Страница 123 из 126
— Ниночка, не плачь! Ничего! Это не самая большая в жизни потеря! Их еще знаешь, сколько будет! Побереги слезы! Они еще понадобятся!
Она долго не опускала рук от заплаканных глаз, всякий раз чуть кивая головой в ответ на успокаивающие слова отца. И только Когда Андрей слегка отстранил ее руки, посмотрела на него. В глазах дочери было столько страдания и горести, что Андрей вдруг подумал: «Вот оно — настоящее несчастье! На каждом жизненном повороте оно свое».
Они еще долго сидели молча, прижавшись друг к другу, и смотрели в окно, за которым уже заметно вечерело. Стучали колеса, поскрипывал вагон, слышался размеренный гул разговоров в соседних купе, где-то позвякивали ложки в стаканах. Проводница уже, наверное, начала разносить чай.
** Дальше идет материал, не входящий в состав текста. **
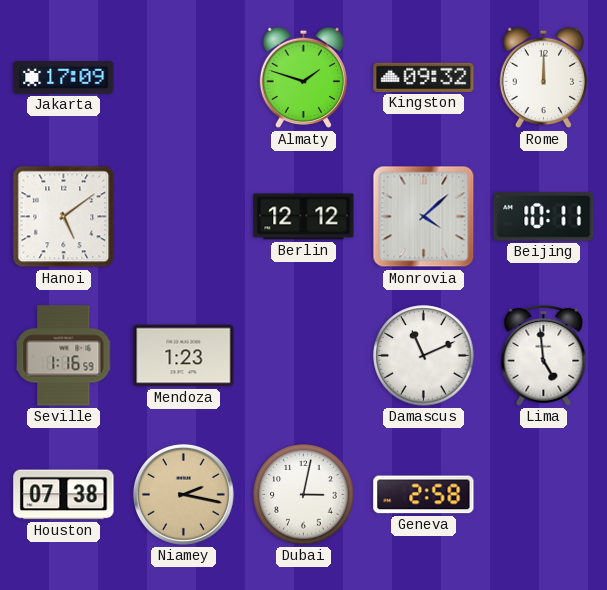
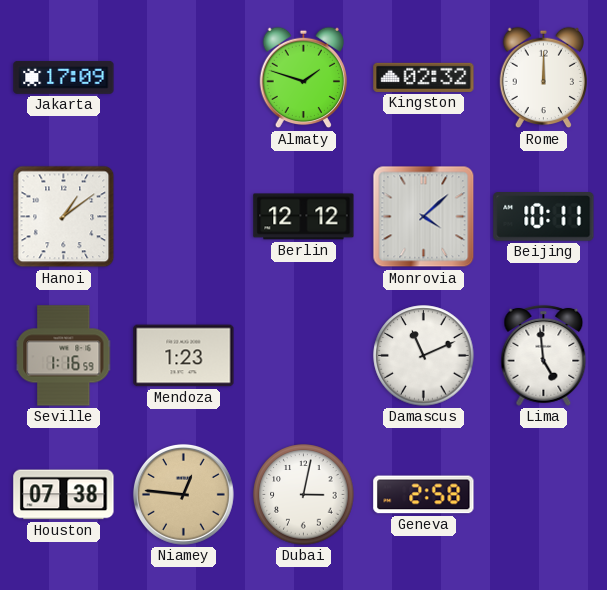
Kingston: 09:32 -> 02:32
Hanoi: 5:09 -> 1:09
Niamey: 2:17 -> 12:46
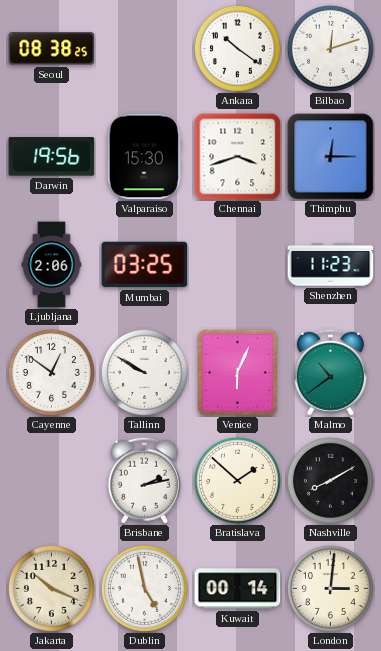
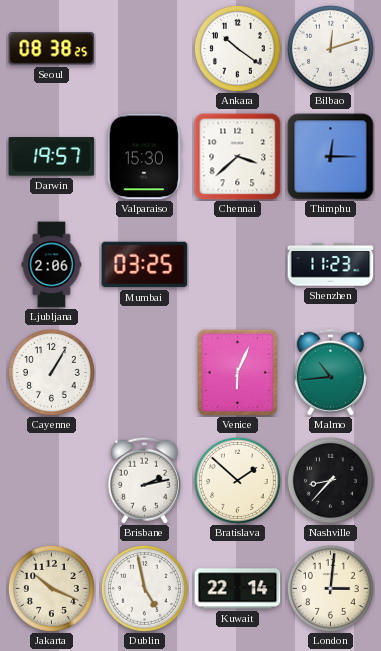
Darwin: 19:56 -> 19:57
Chennai: 3:42 -> 3:38
Cayenne: 12:51 -> 1:05
Tallinn: 9:50 -> none
Malmo: 10:39 -> 10:44
Nashville: 8:10 -> 8:37
Kuwait: 00:14 -> 22:14
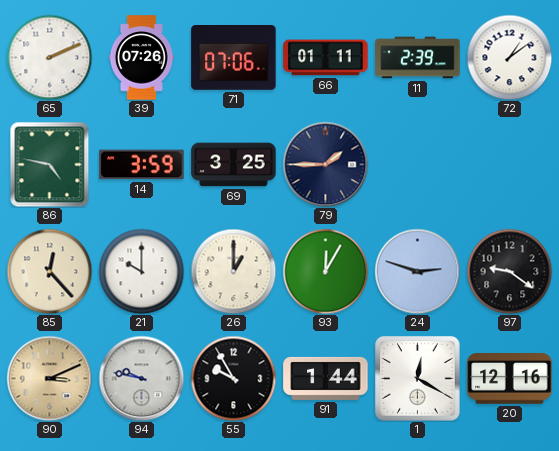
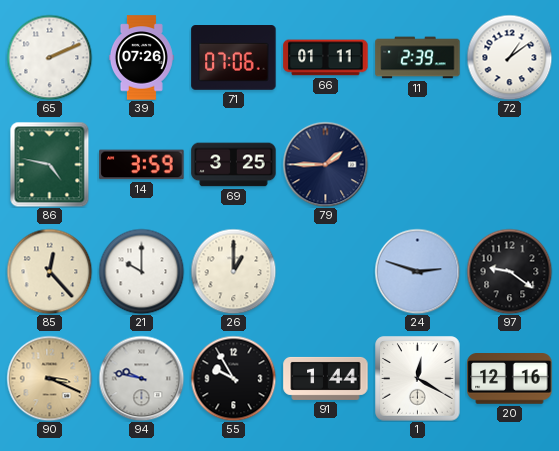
93: 12:05 -> none
90: 3:11 -> 3:19
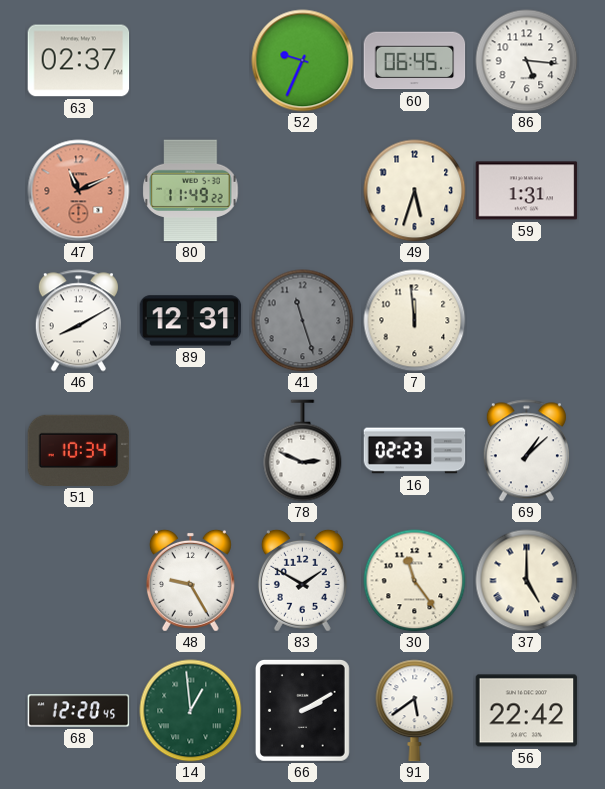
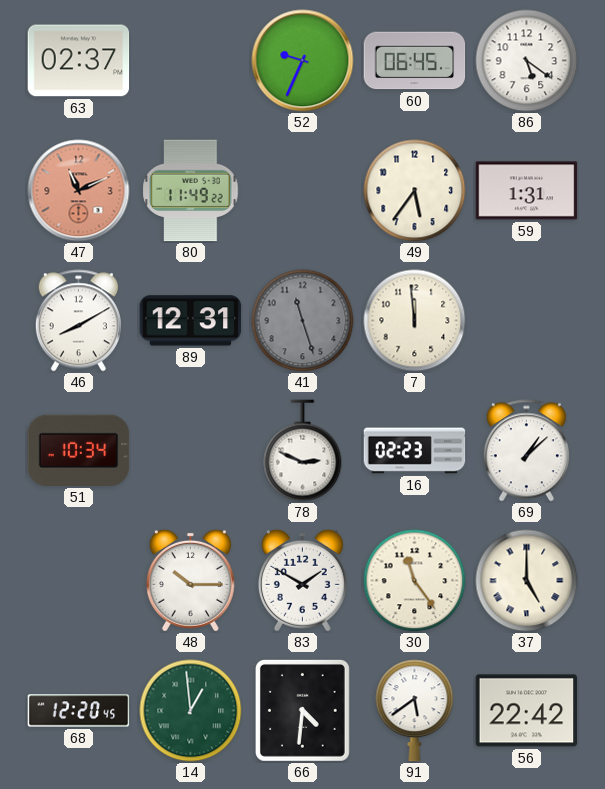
86: 5:16 -> 5:21
49: 5:33 -> 5:36
48: 9:25 -> 10:15
66: 2:10 -> 4:31
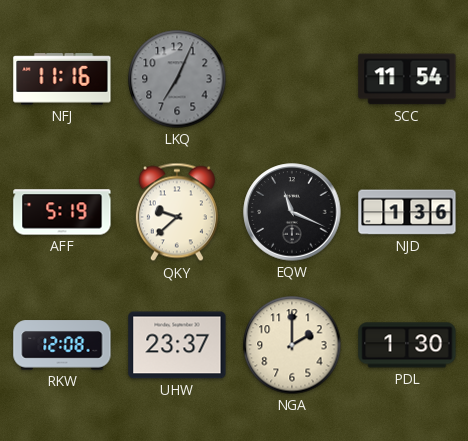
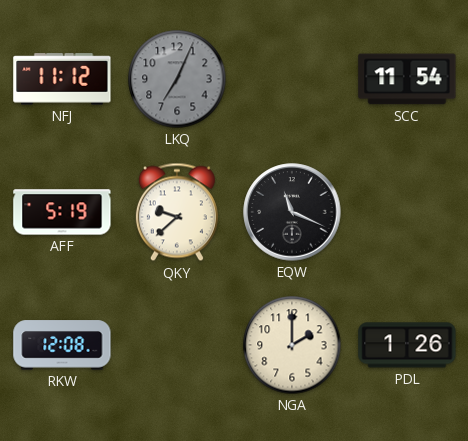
NFJ: 11:16 -> 11:12
NJD: 1:36 -> none
UHW: 23:37 -> none
PDL: 1:30 -> 1:26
С самого утра за окном шел снег. Потом поднялся сильный ветер и с высоты тринадцатого этажа практически ничего не стало видно. Пелена снега застилала прекрасный пейзаж, открывающийся из квартиры Орловых. Ни холмов, ни заснеженных велодорожек, ни лесочка вдоль большого оврага, ну и уж, конечно, ни гребного канала с велотреком — ничего этого видно не было. Снежинки, попадая в струи ветра, разбивались о сходящиеся стены двадцатидвухэтажного дома крестообразной формы, вдруг меняли направление движения и начинали лететь снизу вверх. Это было очень странно видеть, но Оля уже не удивлялась. Вторая зима, которую они жили в Крылатском, приучила их не изумляться необычным климатическим явлениям этого самого западного района Москвы.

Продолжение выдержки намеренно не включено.